The Congress leader also challenged the government's narrative of India's growing global influence, arguing that the country's economic and strategic vulnerabilities had become increasingly apparent amid ongoing international crises.

On the economy, Dubey accused the government of repeatedly missing its own targets despite ambitious projections. He noted that Modi had pledged to make India a USD 5 trillion economy by 2024 and one of the world's three largest economies, goals that remain unmet.

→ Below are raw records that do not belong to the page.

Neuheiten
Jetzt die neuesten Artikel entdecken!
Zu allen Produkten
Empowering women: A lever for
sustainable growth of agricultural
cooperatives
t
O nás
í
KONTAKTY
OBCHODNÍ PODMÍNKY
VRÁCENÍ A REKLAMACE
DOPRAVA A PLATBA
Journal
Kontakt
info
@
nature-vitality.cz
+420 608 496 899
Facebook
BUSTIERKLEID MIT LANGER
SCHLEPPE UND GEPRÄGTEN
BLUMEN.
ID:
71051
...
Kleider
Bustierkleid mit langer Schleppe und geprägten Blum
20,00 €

मोदी सरकार ने कहा था कि इंफ्रास्ट्रक्चर को मजबूत करेंगे, लेकिन सच्चाई यह है कि आज देश में लोग भीषण गर्मी और प्रदूषण से पीड़ित हैं, क्योंकि ये सरकार लगातार जंगलों को तबाह कर रही है।

नरेंद्र मोदी स्मार्ट सिटी की बात करते थे, लेकिन आज लोगों को स्मार्ट सिटी कहीं दिख ही नहीं रहीं।… pic.twitter.com/CqvdeHOK0y

— Congress (@INCIndia) June 9, 2026

The party further argued that falling private investment, capital outflows and a weakening rupee reflected deeper structural problems in the economy. "The impact of the Modi government's policies is visible in the fact that foreign investors are leaving and even Indian industrialists are choosing to invest abroad," Dubey said.

Congress also attacked the government's record on infrastructure and public services. While acknowledging large-scale spending announcements, Dubey argued that many flagship projects have failed to deliver tangible improvements in daily life.

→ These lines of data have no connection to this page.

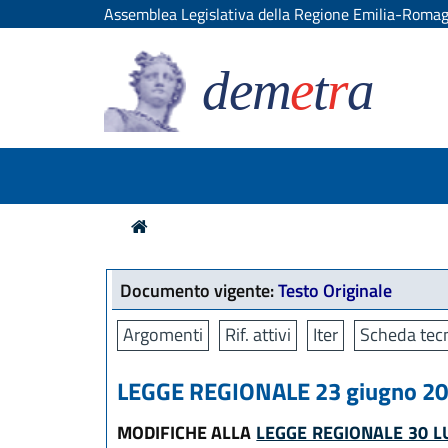
Assemblea Legislativa della Regione Emilia-Roma
dem
e
t
r
a
Documento vigente:
Testo Originale
Argomenti
Rif. attivi
Iter
Scheda tecn
LEGGE REGIONALE 23 giugno 201
MODIFICHE ALLA
LEGGE REGIONALE 30 LU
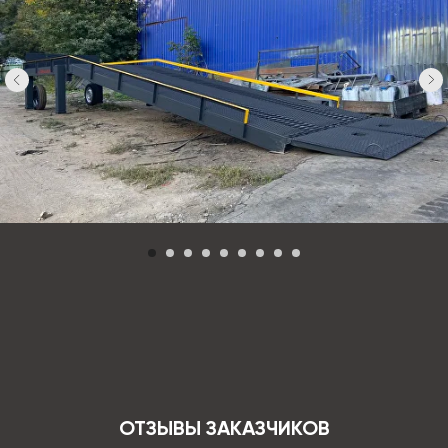
ОТЗЫВЫ ЗАКАЗЧИКОВ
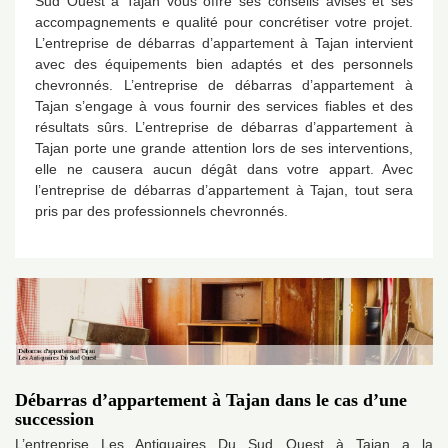
Sud Ouest à Tajan vous offre ses conseils avisés et ses
accompagnements e qualité pour concrétiser votre projet.
L’entreprise de débarras d’appartement à Tajan intervient
avec des équipements bien adaptés et des personnels
chevronnés. L’entreprise de débarras d’appartement à
Tajan s’engage à vous fournir des services fiables et des
résultats sûrs. L’entreprise de débarras d’appartement à
Tajan porte une grande attention lors de ses interventions,
elle ne causera aucun dégât dans votre appart. Avec
l’entreprise de débarras d’appartement à Tajan, tout sera
pris par des professionnels chevronnés.
Débarras d’appartement à Tajan dans le cas d’une
succession
L’entreprise Les Antiquaires Du Sud Ouest à Tajan a la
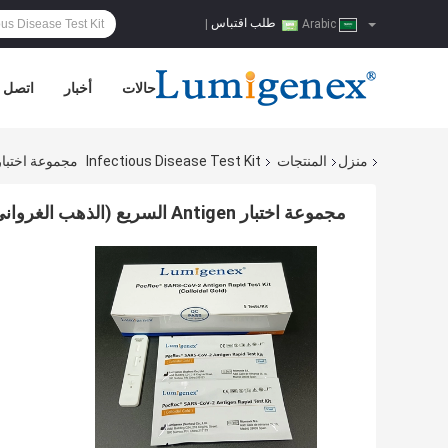
طلب اقتباس
|
Arabic
حالات
أخبار
اتصل ب
منزل
المنتجات
Infectious Disease Test Kit
مجموعة اختبار Antigen السريع (الذهب الغرواني) المدرجة في قائمة RAT المشتركة للاتحاد 
مجموعة اختبار Antigen السريع (الذهب الغرواني) المدرجة في قائمة RAT المشتركة للاتحاد الأوروبي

He cited overcrowded trains, recurring concerns over railway safety and delays in implementing safety technologies such as Kavach as examples of what he described as the gap between official claims and on-ground realities.

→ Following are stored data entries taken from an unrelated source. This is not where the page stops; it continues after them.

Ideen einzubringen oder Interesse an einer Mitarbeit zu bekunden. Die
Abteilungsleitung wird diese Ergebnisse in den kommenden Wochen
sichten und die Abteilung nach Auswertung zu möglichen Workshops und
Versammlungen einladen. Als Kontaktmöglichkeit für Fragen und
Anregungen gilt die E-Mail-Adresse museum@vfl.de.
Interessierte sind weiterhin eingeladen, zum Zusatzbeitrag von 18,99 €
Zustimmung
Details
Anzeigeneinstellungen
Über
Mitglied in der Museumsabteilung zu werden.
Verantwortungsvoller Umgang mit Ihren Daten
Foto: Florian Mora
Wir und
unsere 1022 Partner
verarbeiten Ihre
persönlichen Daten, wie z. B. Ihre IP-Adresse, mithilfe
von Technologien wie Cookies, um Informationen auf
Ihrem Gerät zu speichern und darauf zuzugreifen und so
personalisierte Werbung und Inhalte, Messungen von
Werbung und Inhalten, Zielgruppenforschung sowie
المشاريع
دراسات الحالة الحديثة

मोदी सरकार ने कहा था कि शिक्षा व्यवस्था का आधुनिकीकरण किया जाएगा, जबकि सच्चाई ये है कि लगातार पेपर लीक हो रहे हैं।

• CBSE के OSM सिस्टम ने छात्रों के भविष्य के साथ खिलवाड़ किया है और टेंडरिंग प्रक्रिया में भी घपला हुआ है

• अब तक 89 पेपर लीक हुए हैं और 48 री-एग्जाम हो चुके… pic.twitter.com/3155vDiCzR

— Congress (@INCIndia) June 9, 2026

The party reserved some of its strongest criticism for the education sector, where it accused the government of presiding over a growing crisis of examination leaks, administrative failures and technological glitches.

Referring to recent controversies involving CBSE and other competitive examinations, Dubey alleged that repeated paper leaks and irregularities had jeopardised the futures of millions of students. "The education system was supposed to be modernised. Instead, students are facing paper leaks, technical failures and uncertainty," he said.

The Congress leader claimed that dozens of examination leaks and multiple re-examinations had taken place in recent years, undermining confidence in the system.

Holding Union education minister Dharmendra Pradhan directly responsible for the situation, the party renewed its demand for his resignation. "Our demand is clear: education minister Dharmendra Pradhan should immediately resign," Dubey said.